By the end of this milestone, you should be able to:

  • Specify and estimate a linear regression model using statsmodels.
  • Interpret regression coefficients in relation to your hypothesis.
  • Export regression tables and visualisations into a research paper.

🧠 Tips for Success

  • Use the formula API. Specify models using DV ~ IV + CV_1 + CV_2 syntax.
  • Interpret with context. Focus on what the coefficients mean for your hypothesis, not just statistical significance.
  • Compare across models. Notice how coefficients change as you add controls.

🧩 The Milestone

Building on Milestone 4's exploratory analysis, you will now test your hypotheses using simple regression models. This milestone emphasizes moving from visualization to statistical inference.

You need to:

  • Use your previous Milestone 4 (.typst file and .ipynb) as a starting point, incorporating any feedback received.

  • Apply linear regression techniques learned in recent in :

  • Estimate a sequence of nested regression models to test your hypothesis.
  • Export your regression table using the make_table() function from mmisc.
  • Interpret your results in relation to your theoretical expectations.

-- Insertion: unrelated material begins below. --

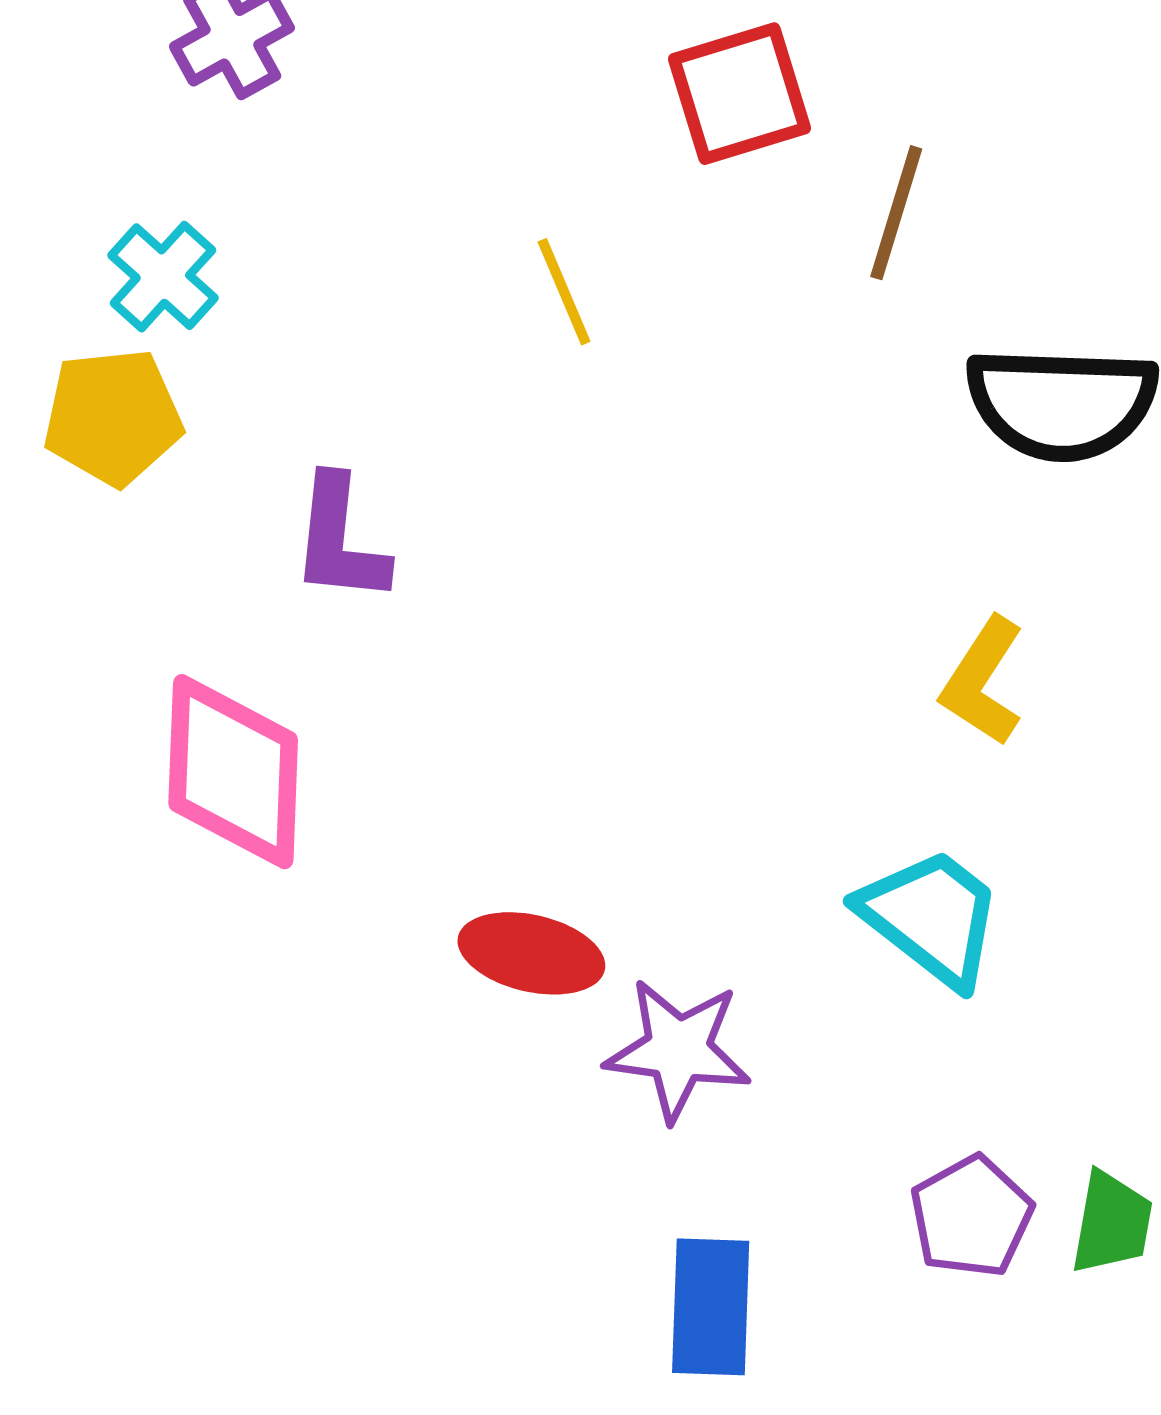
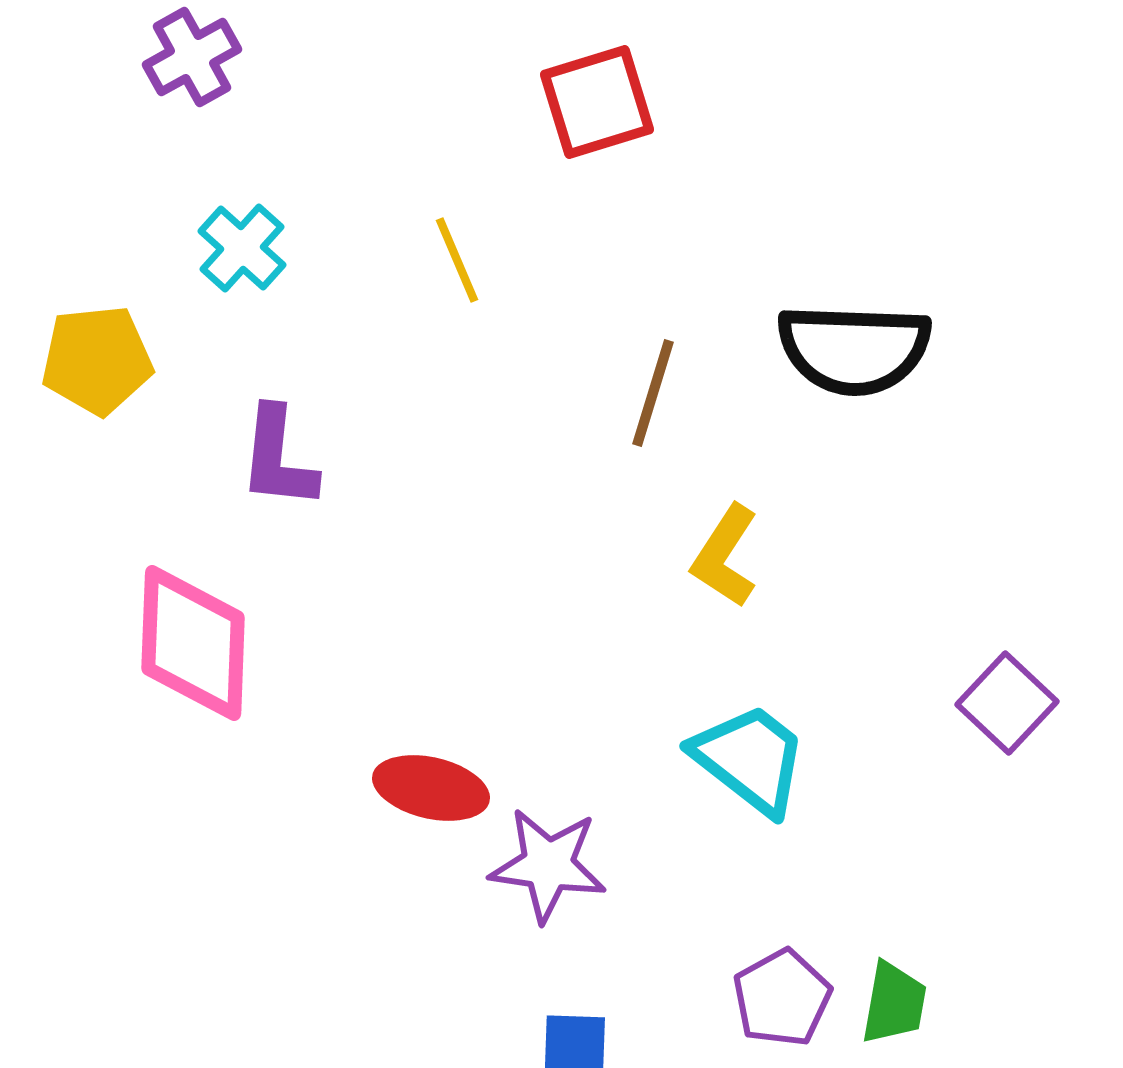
brown line: (896, 213) -> (653, 393), moved
cyan cross: (163, 277) -> (242, 248), moved
yellow L-shape: (983, 681) -> (725, 556), moved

What is expected from a manuscript perspective

Your Milestone 5 typst file is an updated Milestone 4 typst file that:

  • Does not exceed 4000 words (excluding references/bibliography).
  • Integrates a regression table: Use make_table() to create your regression summary table.
  • Includes a results section:
    • Assesses coefficient stability: Note how IV coefficients and the R-squared values changes across models.
    • Connects results to hypothesis: Explain what the coefficients reveal about your theoretical expectations (SSS).
    • Discusses limitations: Acknowledge potential model limitation and potential threats to causal inference (e.g., omitted variable bias, reciprocal causation, ...)
    • Revisit your DAG (optional): If you created a DAG for Milestone 2, you can use it to help you reflect on how your thinking has evolved. No need to create a new DAG unless you want to.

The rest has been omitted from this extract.